Not having control made me feel crazy. I had two kids at the time to take care of, and I just got up everyday and did what I needed to do to take care of them. I tried to ignore my “thing” day after day, but it wouldn’t go away. I went to my doctor and got on medicine to help me. I am so glad I did, my life was starting to feel somewhat normal. I could start to deal with the grief once I knew I wasn’t going to die from my physical symptoms.
I never really went to the heavenly doctor though about my healing that needed to happen. Why?
I was mad.
I was depressed.
Depression is not something you can “just get over”. No, it is something you need to seek help for. I remember asking God “what is going on with me?”, and I felt like there was no answer. The problem here was that I was asking God why did he do this to me, instead of asking Him to help me through it.
I felt like I was all alone.
In the devotion 40 Days To Lasting Change the question from God becomes “Where are you?” Do you try to avoid God like I did and instead run from him when you need help with your “thing”? Do you try to fix things on your own like Adam and Eve did in the Garden when they tried to find clothes and hid from God? What are you hiding from God? Is there a place where God is not invited to come intervene in your life?
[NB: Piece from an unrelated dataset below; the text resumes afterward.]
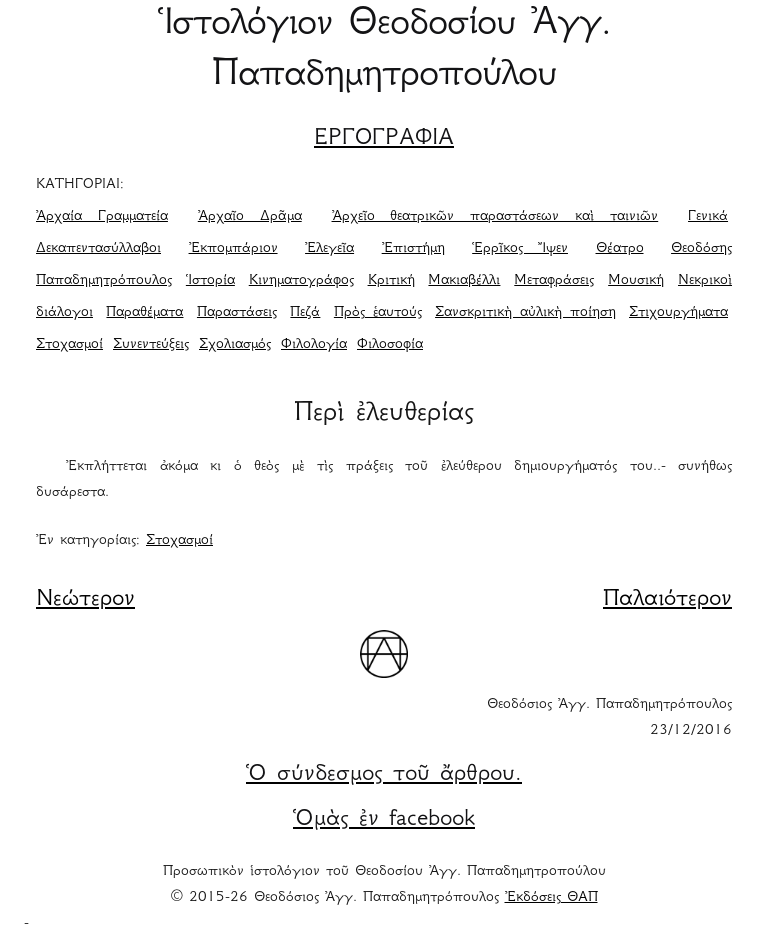  I want to click on Θεοδόσιος Ἀγγ. Παπαδημητρόπουλος 23/12/2016, so click(609, 718).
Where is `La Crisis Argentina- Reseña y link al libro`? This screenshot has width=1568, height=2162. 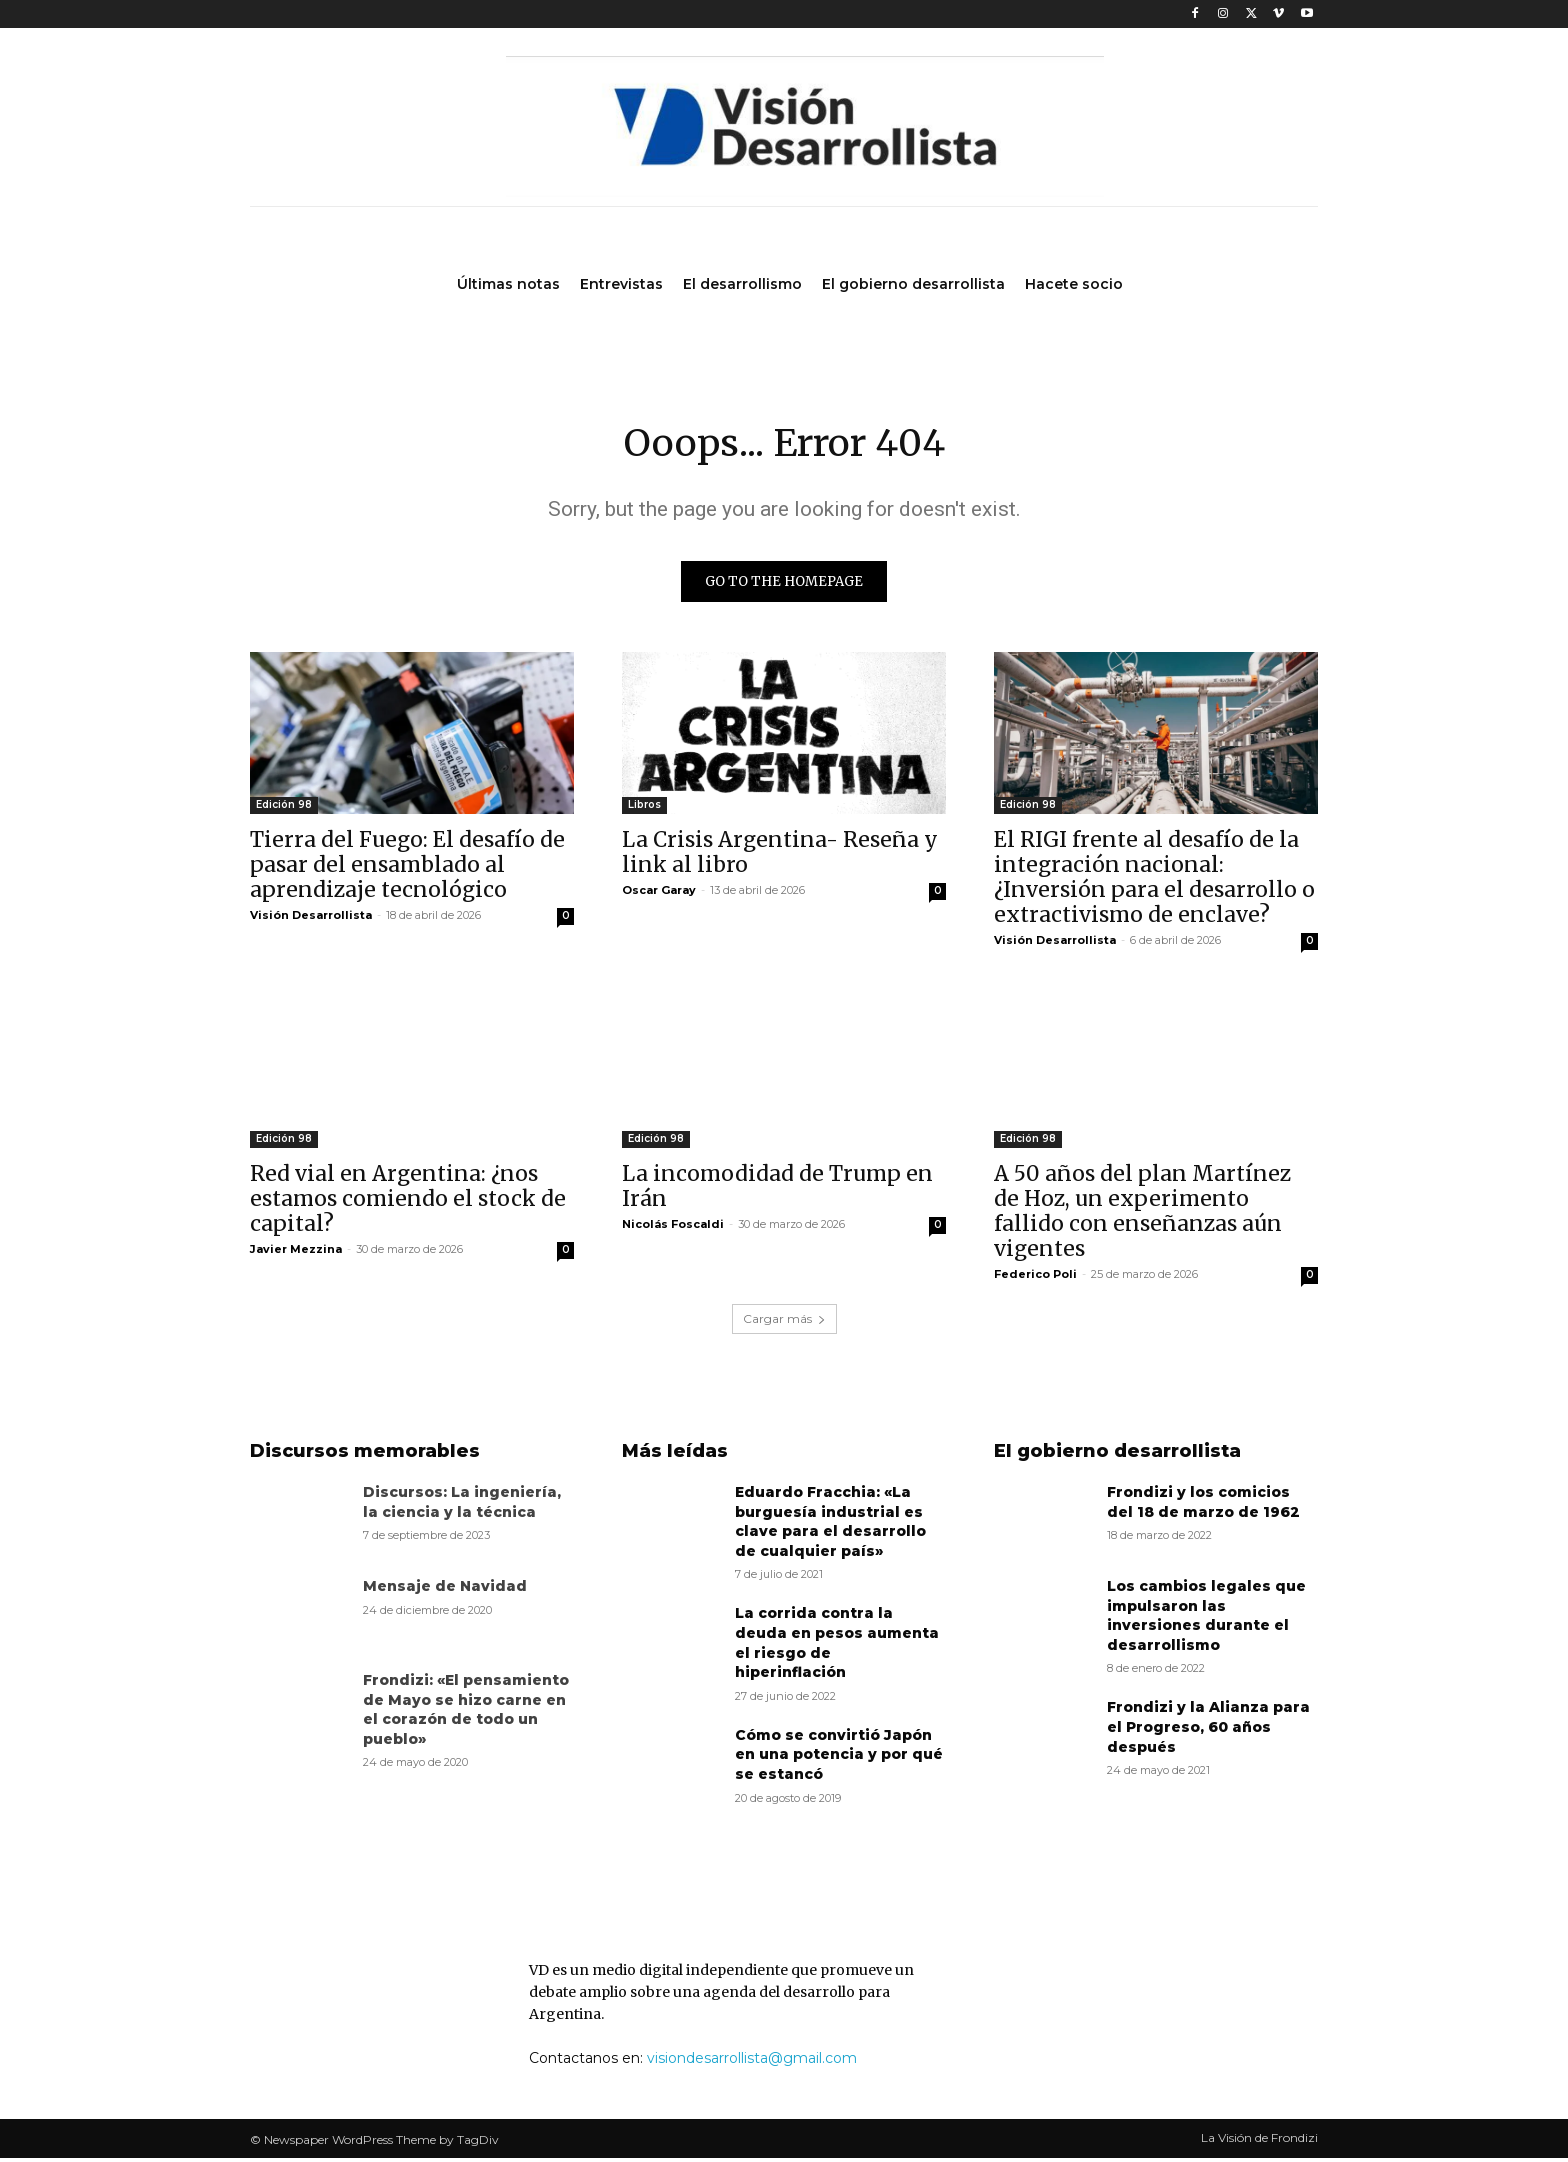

I encourage you to dig that “thing” up and invite God to take it in his hands. Ask him to intervene. God wants us to talk to him, and communicate our feelings to him even if they aren’t pretty. He’s God, he can handle it.
When I finally told God I was mad at Him, He told me he already knew that, and it was okay, he understood. He waited on me. God knew me. God knows me. He knew my feelings, He told me they were okay, and I gave them to Him. Then and only then did my true healing start to take place. Healing that no medicine could give me. He gave me my joy back!
So the question is ” Where are you?” Hiding or seeking?